▶ [Work to be completed] Retype every record exactly. Leave the pictures out.

--

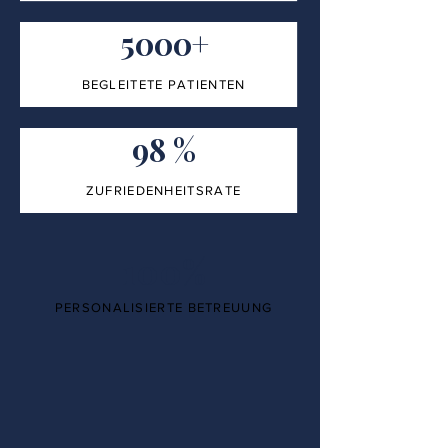
5000+
BEGLEITETE PATIENTEN
98 %
ZUFRIEDENHEITSRATE
100%
PERSONALISIERTE BETREUUNG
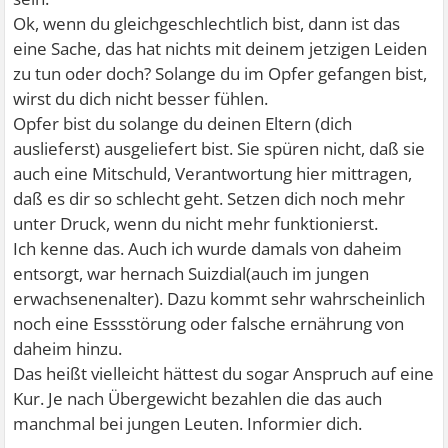
geholfen hat das auch nicht. Ich war wie immer trotzdem
Ok, wenn du gleichgeschlechtlich bist, dann ist das
allein und wurde weiter hin gemobbt und ausgeschlossen
eine Sache, das hat nichts mit deinem jetzigen Leiden
von Dingen. Da fing es auch an das ich mich immer mehr
zu tun oder doch? Solange du im Opfer gefangen bist,
zurück gezogen habe und ja, Freunde hatte ich eh nicht
wirst du dich nicht besser fühlen.
also gab es da nichts zu verlieren. In der Klasse verliebte
Opfer bist du solange du deinen Eltern (dich
ich mich das erste mal gerade in den Jungen der mich am
auslieferst) ausgeliefert bist. Sie spüren nicht, daß sie
meisten mobbte. Ja ich bin gleichgeschlechtlich und er
auch eine Mitschuld, Verantwortung hier mittragen,
war es auch. Aber er war wohl so zusagen "cool" und
daß es dir so schlecht geht. Setzen dich noch mehr
gleichgeschlechtlich. Und das was alle sagen das Mädchen
unter Druck, wenn du nicht mehr funktionierst.
das toll finden bei Jungs traf auf ihn auch zu. Aber wieder
Ich kenne das. Auch ich wurde damals von daheim
mal nicht auf mich. Ich war einfach nur abstoßend. Ich
entsorgt, war hernach Suizdial(auch im jungen
hab dann das Gym abgebrochen und meinen Eltern
erwachsenenalter). Dazu kommt sehr wahrscheinlich
gesagt es lag am Stoff. "Es war zu schwer". Ich hab
noch eine Esssstörung oder falsche ernährung von
wieeder nicht die Wahrheit gesagt. Aber da konnte ich
daheim hinzu.
schon nich mehr reden mit anderen. Vllt aus Angst vor
Das heißt vielleicht hättest du sogar Anspruch auf eine
Menschen.
Kur. Je nach Übergewicht bezahlen die das auch
Und das ging Jahre lang weiter und weiter. Und jetzt bin
manchmal bei jungen Leuten. Informier dich.
ich 18, stark übergewichtig will nicht mehr lebem.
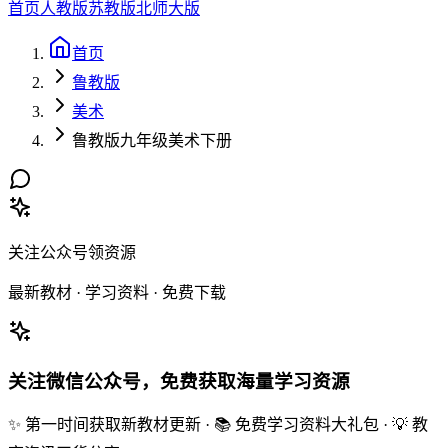
首页
人教版
苏教版
北师大版
首页
鲁教版
美术
鲁教版九年级美术下册
关注公众号领资源
最新教材 · 学习资料 · 免费下载
关注微信公众号，免费获取海量学习资源
✨ 第一时间获取新教材更新 · 📚 免费学习资料大礼包 · 💡 教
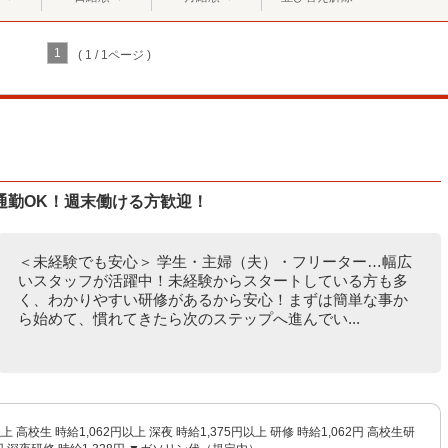
1
( 1 / 1ページ )
通勤OK！週末働ける方歓迎！
＜未経験でも安心＞ 学生・主婦（夫）・フリーター…幅広
いスタッフが活躍中！未経験からスタートしている方も多
く、わかりやすい研修があるから安心！まずは簡単な事か
ら始めて、慣れてきたら次のステップへ進んでい...
以上 高校生 時給1,062円以上 深夜 時給1,375円以上 研修 時給1,062円 高校生研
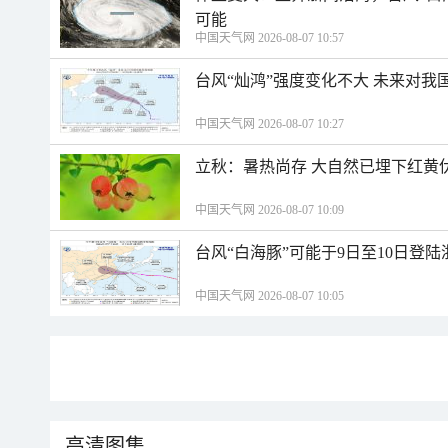
可能
中国天气网 2026-08-07 10:57
台风“灿鸿”强度变化不大 未来对我
中国天气网 2026-08-07 10:27
立秋：暑热尚存 大自然已埋下红黄
中国天气网 2026-08-07 10:09
台风“白海豚”可能于9日至10日登
中国天气网 2026-08-07 10:05
高清图集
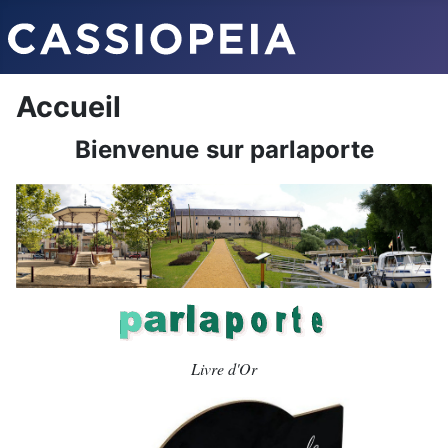
Accueil
Bienvenue
sur parlaporte
Livre d'Or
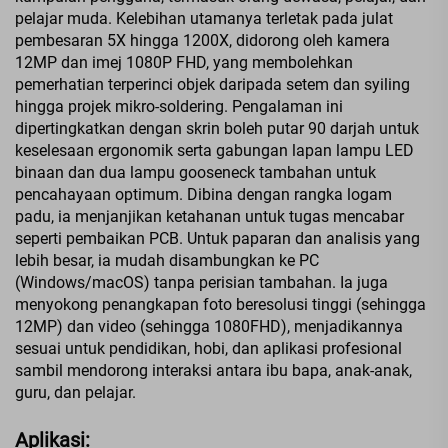
pelajar muda. Kelebihan utamanya terletak pada julat
pembesaran 5X hingga 1200X, didorong oleh kamera
12MP dan imej 1080P FHD, yang membolehkan
pemerhatian terperinci objek daripada setem dan syiling
hingga projek mikro-soldering. Pengalaman ini
dipertingkatkan dengan skrin boleh putar 90 darjah untuk
keselesaan ergonomik serta gabungan lapan lampu LED
binaan dan dua lampu gooseneck tambahan untuk
pencahayaan optimum. Dibina dengan rangka logam
padu, ia menjanjikan ketahanan untuk tugas mencabar
seperti pembaikan PCB. Untuk paparan dan analisis yang
lebih besar, ia mudah disambungkan ke PC
(Windows/macOS) tanpa perisian tambahan. Ia juga
menyokong penangkapan foto beresolusi tinggi (sehingga
12MP) dan video (sehingga 1080FHD), menjadikannya
sesuai untuk pendidikan, hobi, dan aplikasi profesional
sambil mendorong interaksi antara ibu bapa, anak-anak,
guru, dan pelajar.
Aplikasi:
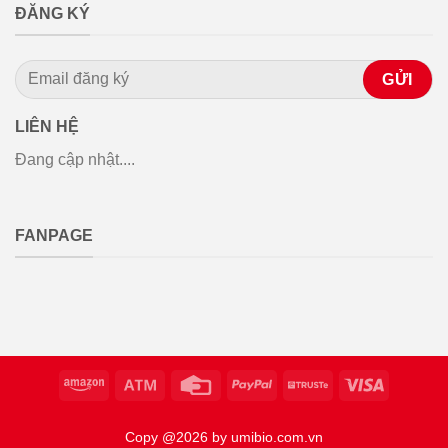
ĐĂNG KÝ
LIÊN HỆ
Đang cập nhật....
FANPAGE
Copy @2026 by umibio.com.vn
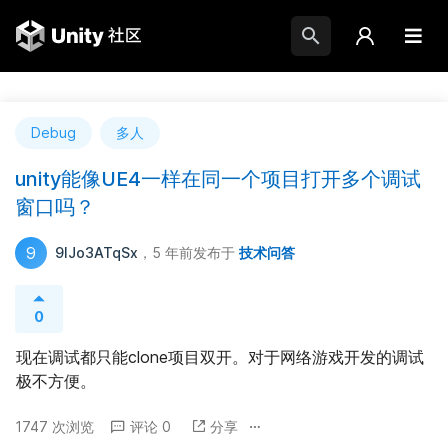
Debug
多人
unity能像UE4一样在同一个项目打开多个调试
窗口吗？
9
9IJo3ATqSx
，5 年前
发布于
技术问答
0
现在调试都只能clone项目双开。对于网络游戏开发的调试
极不方便。
1747 次浏览
评论 0
分享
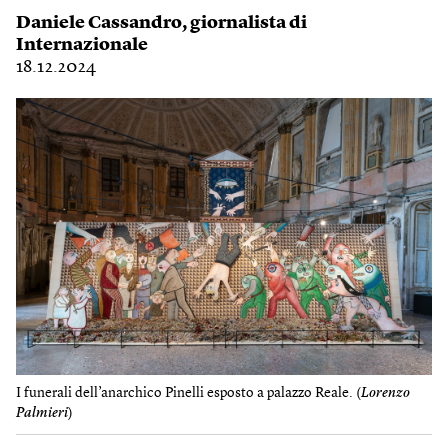
Daniele Cassandro
, giornalista di
Internazionale
18.12.2024
I funerali dell’anarchico Pinelli esposto a palazzo Reale. (
Lorenzo
Palmieri
)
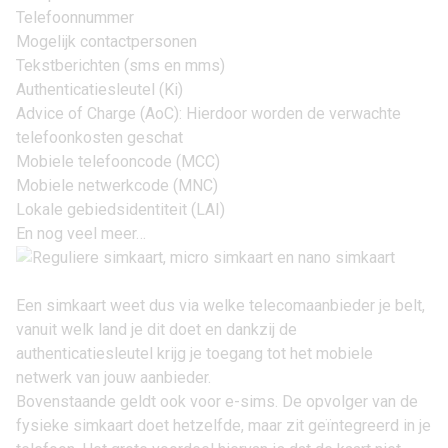
Telefoonnummer
Mogelijk contactpersonen
Tekstberichten (sms en mms)
Authenticatiesleutel (Ki)
Advice of Charge (AoC): Hierdoor worden de verwachte
telefoonkosten geschat
Mobiele telefooncode (MCC)
Mobiele netwerkcode (MNC)
Lokale gebiedsidentiteit (LAI)
En nog veel meer…
Een simkaart weet dus via welke telecomaanbieder je belt,
vanuit welk land je dit doet en dankzij de
authenticatiesleutel krijg je toegang tot het mobiele
netwerk van jouw aanbieder.
Bovenstaande geldt ook voor
e-sims
. De opvolger van de
fysieke simkaart doet hetzelfde, maar zit geïntegreerd in je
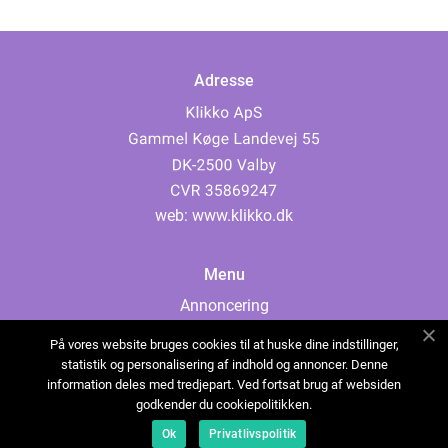
Adresse
web:
www.klikko.dk
Menu
Annoncering
Om os
På vores website bruges cookies til at huske dine indstillinger,
Cookies
statistik og personalisering af indhold og annoncer. Denne
information deles med tredjepart. Ved fortsat brug af websiden
Kontakt os
godkender du cookiepolitikken.
Sitemap
Ok
Privatlivspolitik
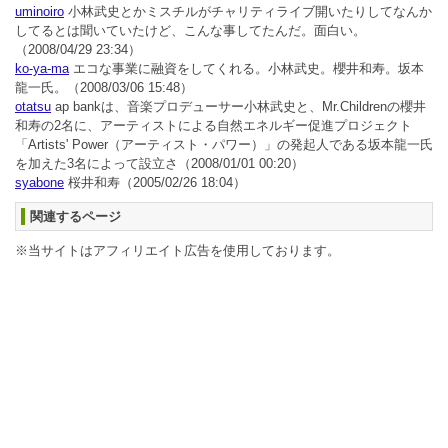
uminoiro
小林武史とかミスチルがチャリティライブ開いたりしてなんか
してるとは聞いていたけど、こんな事してたんだ。面白い。
（2008/04/29 23:34）
ko-ya-ma
エコな事業に融資をしてくれる。小林武史。櫻井和寿。坂本
龍一氏。
（2008/03/06 15:48）
otatsu
ap bankは、音楽プロデューサー小林武史と、Mr.Childrenの櫻井
和寿の2名に、アーティストによる自然エネルギー促進プロジェクト
「Artists' Power（アーティスト・パワー）」の発起人である坂本龍一氏
を加えた3名によって設立さ
（2008/01/01 00:20）
syabone
桜井和寿
（2005/02/26 18:04）
関連するページ
※当サイトはアフィリエイト広告を使用しております。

--

▶ [Exercise response]
5000+
BEGLEITETE PATIENTEN
98 %
ZUFRIEDENHEITSRATE
100%
PERSONALISIERTE BETREUUNG
geholfen hat das auch nicht. Ich war wie immer trotzdem
Ok, wenn du gleichgeschlechtlich bist, dann ist das
allein und wurde weiter hin gemobbt und ausgeschlossen
eine Sache, das hat nichts mit deinem jetzigen Leiden
von Dingen. Da fing es auch an das ich mich immer mehr
zu tun oder doch? Solange du im Opfer gefangen bist,
zurück gezogen habe und ja, Freunde hatte ich eh nicht
wirst du dich nicht besser fühlen.
also gab es da nichts zu verlieren. In der Klasse verliebte
Opfer bist du solange du deinen Eltern (dich
ich mich das erste mal gerade in den Jungen der mich am
auslieferst) ausgeliefert bist. Sie spüren nicht, daß sie
meisten mobbte. Ja ich bin gleichgeschlechtlich und er
auch eine Mitschuld, Verantwortung hier mittragen,
war es auch. Aber er war wohl so zusagen "cool" und
daß es dir so schlecht geht. Setzen dich noch mehr
gleichgeschlechtlich. Und das was alle sagen das Mädchen
unter Druck, wenn du nicht mehr funktionierst.
das toll finden bei Jungs traf auf ihn auch zu. Aber wieder
Ich kenne das. Auch ich wurde damals von daheim
mal nicht auf mich. Ich war einfach nur abstoßend. Ich
entsorgt, war hernach Suizdial(auch im jungen
hab dann das Gym abgebrochen und meinen Eltern
erwachsenenalter). Dazu kommt sehr wahrscheinlich
gesagt es lag am Stoff. "Es war zu schwer". Ich hab
noch eine Esssstörung oder falsche ernährung von
wieeder nicht die Wahrheit gesagt. Aber da konnte ich
daheim hinzu.
schon nich mehr reden mit anderen. Vllt aus Angst vor
Das heißt vielleicht hättest du sogar Anspruch auf eine
Menschen.
Kur. Je nach Übergewicht bezahlen die das auch
Und das ging Jahre lang weiter und weiter. Und jetzt bin
manchmal bei jungen Leuten. Informier dich.
ich 18, stark übergewichtig will nicht mehr lebem.
首页
人教版
苏教版
北师大版
首页
鲁教版
美术
鲁教版九年级美术下册
关注公众号领资源
最新教材 · 学习资料 · 免费下载
关注微信公众号，免费获取海量学习资源
✨ 第一时间获取新教材更新 · 📚 免费学习资料大礼包 · 💡 教
1
( 1 / 1ページ )
通勤OK！週末働ける方歓迎！
＜未経験でも安心＞ 学生・主婦（夫）・フリーター…幅広
いスタッフが活躍中！未経験からスタートしている方も多
く、わかりやすい研修があるから安心！まずは簡単な事か
ら始めて、慣れてきたら次のステップへ進んでい...
以上 高校生 時給1,062円以上 深夜 時給1,375円以上 研修 時給1,062円 高校生研
可能
中国天气网 2026-08-07 10:57
台风“灿鸿”强度变化不大 未来对我
中国天气网 2026-08-07 10:27
立秋：暑热尚存 大自然已埋下红黄
中国天气网 2026-08-07 10:09
台风“白海豚”可能于9日至10日登
中国天气网 2026-08-07 10:05
高清图集
Accueil
Bienvenue
sur parlaporte
Livre d'Or
pelajar muda. Kelebihan utamanya terletak pada julat
pembesaran 5X hingga 1200X, didorong oleh kamera
12MP dan imej 1080P FHD, yang membolehkan
pemerhatian terperinci objek daripada setem dan syiling
hingga projek mikro-soldering. Pengalaman ini
dipertingkatkan dengan skrin boleh putar 90 darjah untuk
keselesaan ergonomik serta gabungan lapan lampu LED
binaan dan dua lampu gooseneck tambahan untuk
pencahayaan optimum. Dibina dengan rangka logam
padu, ia menjanjikan ketahanan untuk tugas mencabar
seperti pembaikan PCB. Untuk paparan dan analisis yang
lebih besar, ia mudah disambungkan ke PC
(Windows/macOS) tanpa perisian tambahan. Ia juga
menyokong penangkapan foto beresolusi tinggi (sehingga
12MP) dan video (sehingga 1080FHD), menjadikannya
sesuai untuk pendidikan, hobi, dan aplikasi profesional
sambil mendorong interaksi antara ibu bapa, anak-anak,
guru, dan pelajar.
Aplikasi:
ĐĂNG KÝ
LIÊN HỆ
Đang cập nhật....
FANPAGE
Copy @2026 by umibio.com.vn
Debug
多人
unity能像UE4一样在同一个项目打开多个调试
窗口吗？
9
9IJo3ATqSx
，5 年前
发布于
技术问答
0
现在调试都只能clone项目双开。对于网络游戏开发的调试
极不方便。
1747 次浏览
评论 0
分享
Daniele Cassandro
, giornalista di
Internazionale
18.12.2024
I funerali dell’anarchico Pinelli esposto a palazzo Reale. (
Lorenzo
Palmieri
)
Telefoonnummer
Mogelijk contactpersonen
Tekstberichten (sms en mms)
Authenticatiesleutel (Ki)
Advice of Charge (AoC): Hierdoor worden de verwachte
telefoonkosten geschat
Mobiele telefooncode (MCC)
Mobiele netwerkcode (MNC)
Lokale gebiedsidentiteit (LAI)
En nog veel meer…
Een simkaart weet dus via welke telecomaanbieder je belt,
vanuit welk land je dit doet en dankzij de
authenticatiesleutel krijg je toegang tot het mobiele
netwerk van jouw aanbieder.
Bovenstaande geldt ook voor
e-sims
. De opvolger van de
fysieke simkaart doet hetzelfde, maar zit geïntegreerd in je
Adresse
web:
www.klikko.dk
Menu
Annoncering
Om os
På vores website bruges cookies til at huske dine indstillinger,
Cookies
statistik og personalisering af indhold og annoncer. Denne
information deles med tredjepart. Ved fortsat brug af websiden
Kontakt os
godkender du cookiepolitikken.
Sitemap
Ok
Privatlivspolitik
uminoiro
小林武史とかミスチルがチャリティライブ開いたりしてなんか
してるとは聞いていたけど、こんな事してたんだ。面白い。
（2008/04/29 23:34）
ko-ya-ma
エコな事業に融資をしてくれる。小林武史。櫻井和寿。坂本
龍一氏。
（2008/03/06 15:48）
otatsu
ap bankは、音楽プロデューサー小林武史と、Mr.Childrenの櫻井
和寿の2名に、アーティストによる自然エネルギー促進プロジェクト
「Artists' Power（アーティスト・パワー）」の発起人である坂本龍一氏
を加えた3名によって設立さ
（2008/01/01 00:20）
syabone
桜井和寿
（2005/02/26 18:04）
関連するページ
※当サイトはアフィリエイト広告を使用しております。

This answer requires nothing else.